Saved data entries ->
-----
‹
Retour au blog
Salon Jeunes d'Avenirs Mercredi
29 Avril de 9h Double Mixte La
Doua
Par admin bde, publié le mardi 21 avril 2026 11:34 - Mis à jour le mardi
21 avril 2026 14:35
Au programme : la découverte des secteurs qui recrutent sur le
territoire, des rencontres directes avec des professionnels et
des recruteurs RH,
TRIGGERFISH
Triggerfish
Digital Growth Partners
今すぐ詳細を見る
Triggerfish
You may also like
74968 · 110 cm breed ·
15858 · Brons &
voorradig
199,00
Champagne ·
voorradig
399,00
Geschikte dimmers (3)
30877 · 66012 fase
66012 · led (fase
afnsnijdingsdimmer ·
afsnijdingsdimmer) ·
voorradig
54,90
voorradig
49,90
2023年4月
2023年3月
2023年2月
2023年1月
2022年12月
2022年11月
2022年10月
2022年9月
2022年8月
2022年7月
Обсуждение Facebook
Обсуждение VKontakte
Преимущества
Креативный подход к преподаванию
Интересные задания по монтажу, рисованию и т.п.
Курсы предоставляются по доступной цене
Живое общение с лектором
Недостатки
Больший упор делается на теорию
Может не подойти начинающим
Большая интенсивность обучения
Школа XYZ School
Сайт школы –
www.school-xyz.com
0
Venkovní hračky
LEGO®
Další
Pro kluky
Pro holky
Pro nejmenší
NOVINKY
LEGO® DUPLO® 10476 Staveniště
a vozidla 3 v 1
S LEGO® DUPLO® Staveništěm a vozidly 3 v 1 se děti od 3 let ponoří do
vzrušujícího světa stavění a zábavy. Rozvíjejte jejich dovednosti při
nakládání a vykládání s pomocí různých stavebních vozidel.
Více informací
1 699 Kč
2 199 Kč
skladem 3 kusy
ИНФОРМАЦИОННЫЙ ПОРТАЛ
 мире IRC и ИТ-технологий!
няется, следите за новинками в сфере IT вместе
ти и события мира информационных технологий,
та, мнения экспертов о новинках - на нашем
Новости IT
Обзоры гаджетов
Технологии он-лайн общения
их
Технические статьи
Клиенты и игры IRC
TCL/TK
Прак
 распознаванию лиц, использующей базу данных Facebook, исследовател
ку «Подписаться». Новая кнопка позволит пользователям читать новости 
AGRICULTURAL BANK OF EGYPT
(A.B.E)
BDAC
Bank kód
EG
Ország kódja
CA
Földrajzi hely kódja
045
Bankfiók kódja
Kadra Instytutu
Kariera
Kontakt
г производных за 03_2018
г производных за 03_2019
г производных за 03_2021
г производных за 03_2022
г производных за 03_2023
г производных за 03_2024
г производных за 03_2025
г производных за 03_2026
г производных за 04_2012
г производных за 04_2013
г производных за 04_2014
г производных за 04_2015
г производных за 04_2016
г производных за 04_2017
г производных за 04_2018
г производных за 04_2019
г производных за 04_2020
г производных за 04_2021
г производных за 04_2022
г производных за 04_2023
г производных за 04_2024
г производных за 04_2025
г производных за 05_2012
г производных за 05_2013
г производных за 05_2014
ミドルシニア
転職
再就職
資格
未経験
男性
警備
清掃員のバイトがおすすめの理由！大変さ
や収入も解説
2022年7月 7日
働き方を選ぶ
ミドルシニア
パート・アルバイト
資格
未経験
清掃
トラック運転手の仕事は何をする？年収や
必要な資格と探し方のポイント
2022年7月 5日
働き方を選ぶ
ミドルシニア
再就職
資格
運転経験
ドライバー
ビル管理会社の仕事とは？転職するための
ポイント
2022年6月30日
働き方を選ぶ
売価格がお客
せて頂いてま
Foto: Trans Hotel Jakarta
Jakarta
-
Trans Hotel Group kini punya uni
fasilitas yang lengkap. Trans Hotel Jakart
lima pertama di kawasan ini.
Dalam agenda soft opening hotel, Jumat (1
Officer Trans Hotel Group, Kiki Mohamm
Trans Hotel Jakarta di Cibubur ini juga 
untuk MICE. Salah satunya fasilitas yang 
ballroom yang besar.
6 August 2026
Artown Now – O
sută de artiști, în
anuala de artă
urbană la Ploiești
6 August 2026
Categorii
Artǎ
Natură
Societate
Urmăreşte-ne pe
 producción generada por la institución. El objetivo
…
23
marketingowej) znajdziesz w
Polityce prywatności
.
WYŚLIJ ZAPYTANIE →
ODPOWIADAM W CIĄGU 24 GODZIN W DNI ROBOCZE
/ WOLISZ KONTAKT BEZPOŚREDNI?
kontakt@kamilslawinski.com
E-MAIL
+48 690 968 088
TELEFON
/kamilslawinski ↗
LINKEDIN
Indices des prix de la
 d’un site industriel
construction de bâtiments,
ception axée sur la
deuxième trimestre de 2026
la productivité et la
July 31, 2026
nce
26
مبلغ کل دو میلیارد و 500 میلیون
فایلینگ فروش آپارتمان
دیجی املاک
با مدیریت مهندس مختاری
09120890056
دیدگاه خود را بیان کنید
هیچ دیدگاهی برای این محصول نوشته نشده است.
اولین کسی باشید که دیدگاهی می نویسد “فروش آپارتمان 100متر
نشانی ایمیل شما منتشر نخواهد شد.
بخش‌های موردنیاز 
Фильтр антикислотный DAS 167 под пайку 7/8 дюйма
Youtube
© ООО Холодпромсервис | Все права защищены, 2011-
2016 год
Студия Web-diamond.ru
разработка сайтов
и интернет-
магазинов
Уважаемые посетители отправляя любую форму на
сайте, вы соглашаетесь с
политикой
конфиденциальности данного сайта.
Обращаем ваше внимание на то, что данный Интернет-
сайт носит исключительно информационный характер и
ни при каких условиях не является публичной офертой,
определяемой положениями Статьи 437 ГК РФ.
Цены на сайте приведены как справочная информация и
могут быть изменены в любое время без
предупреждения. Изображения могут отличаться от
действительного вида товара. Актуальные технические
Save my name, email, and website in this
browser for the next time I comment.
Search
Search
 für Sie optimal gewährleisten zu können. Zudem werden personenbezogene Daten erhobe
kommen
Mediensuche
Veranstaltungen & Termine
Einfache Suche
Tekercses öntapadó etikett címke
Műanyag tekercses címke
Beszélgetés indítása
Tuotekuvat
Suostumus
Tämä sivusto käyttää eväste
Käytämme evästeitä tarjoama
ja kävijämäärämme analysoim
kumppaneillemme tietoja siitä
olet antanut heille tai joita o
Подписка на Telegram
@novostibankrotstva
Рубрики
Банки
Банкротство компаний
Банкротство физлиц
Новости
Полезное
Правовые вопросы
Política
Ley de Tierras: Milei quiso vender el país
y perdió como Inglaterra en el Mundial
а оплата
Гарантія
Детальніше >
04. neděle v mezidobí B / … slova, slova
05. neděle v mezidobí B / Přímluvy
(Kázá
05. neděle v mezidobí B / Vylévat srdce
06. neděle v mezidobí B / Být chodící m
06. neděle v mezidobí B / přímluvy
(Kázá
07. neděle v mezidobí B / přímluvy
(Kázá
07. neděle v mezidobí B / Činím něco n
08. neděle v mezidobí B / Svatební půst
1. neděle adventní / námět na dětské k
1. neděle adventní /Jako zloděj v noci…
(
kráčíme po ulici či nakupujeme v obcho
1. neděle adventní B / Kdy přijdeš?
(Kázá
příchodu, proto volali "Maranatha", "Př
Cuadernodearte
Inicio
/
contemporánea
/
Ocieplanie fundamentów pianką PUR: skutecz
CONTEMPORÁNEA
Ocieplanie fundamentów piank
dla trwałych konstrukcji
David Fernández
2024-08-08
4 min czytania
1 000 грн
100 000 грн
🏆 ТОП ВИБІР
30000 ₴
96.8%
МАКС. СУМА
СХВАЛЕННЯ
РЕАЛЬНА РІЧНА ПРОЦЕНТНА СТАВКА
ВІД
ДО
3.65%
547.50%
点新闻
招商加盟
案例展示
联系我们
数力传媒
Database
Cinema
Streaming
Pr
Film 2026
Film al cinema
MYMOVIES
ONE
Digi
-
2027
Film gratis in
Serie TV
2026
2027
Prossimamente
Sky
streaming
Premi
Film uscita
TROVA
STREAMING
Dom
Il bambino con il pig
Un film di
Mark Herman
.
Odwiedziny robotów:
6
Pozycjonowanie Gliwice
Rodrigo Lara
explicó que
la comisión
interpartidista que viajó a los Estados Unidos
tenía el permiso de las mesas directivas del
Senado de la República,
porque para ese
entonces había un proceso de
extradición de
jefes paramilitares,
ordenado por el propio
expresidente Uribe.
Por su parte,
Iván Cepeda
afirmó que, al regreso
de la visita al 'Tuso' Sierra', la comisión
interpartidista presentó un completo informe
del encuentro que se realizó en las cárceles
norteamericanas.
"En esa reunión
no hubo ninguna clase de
-----
Problem statement ->
Word for word, repeat the data from its first line through the line with "распознаванию лиц, использующей", including both of those lines and no others.

Solution below ->
‹
Retour au blog
Salon Jeunes d'Avenirs Mercredi
29 Avril de 9h Double Mixte La
Doua
Par admin bde, publié le mardi 21 avril 2026 11:34 - Mis à jour le mardi
21 avril 2026 14:35
Au programme : la découverte des secteurs qui recrutent sur le
territoire, des rencontres directes avec des professionnels et
des recruteurs RH,
TRIGGERFISH
Triggerfish
Digital Growth Partners
今すぐ詳細を見る
Triggerfish
You may also like
74968 · 110 cm breed ·
15858 · Brons &
voorradig
199,00
Champagne ·
voorradig
399,00
Geschikte dimmers (3)
30877 · 66012 fase
66012 · led (fase
afnsnijdingsdimmer ·
afsnijdingsdimmer) ·
voorradig
54,90
voorradig
49,90
2023年4月
2023年3月
2023年2月
2023年1月
2022年12月
2022年11月
2022年10月
2022年9月
2022年8月
2022年7月
Обсуждение Facebook
Обсуждение VKontakte
Преимущества
Креативный подход к преподаванию
Интересные задания по монтажу, рисованию и т.п.
Курсы предоставляются по доступной цене
Живое общение с лектором
Недостатки
Больший упор делается на теорию
Может не подойти начинающим
Большая интенсивность обучения
Школа XYZ School
Сайт школы –
www.school-xyz.com
0
Venkovní hračky
LEGO®
Další
Pro kluky
Pro holky
Pro nejmenší
NOVINKY
LEGO® DUPLO® 10476 Staveniště
a vozidla 3 v 1
S LEGO® DUPLO® Staveništěm a vozidly 3 v 1 se děti od 3 let ponoří do
vzrušujícího světa stavění a zábavy. Rozvíjejte jejich dovednosti při
nakládání a vykládání s pomocí různých stavebních vozidel.
Více informací
1 699 Kč
2 199 Kč
skladem 3 kusy
ИНФОРМАЦИОННЫЙ ПОРТАЛ
 мире IRC и ИТ-технологий!
няется, следите за новинками в сфере IT вместе
ти и события мира информационных технологий,
та, мнения экспертов о новинках - на нашем
Новости IT
Обзоры гаджетов
Технологии он-лайн общения
их
Технические статьи
Клиенты и игры IRC
TCL/TK
Прак
 распознаванию лиц, использующей базу данных Facebook, исследовател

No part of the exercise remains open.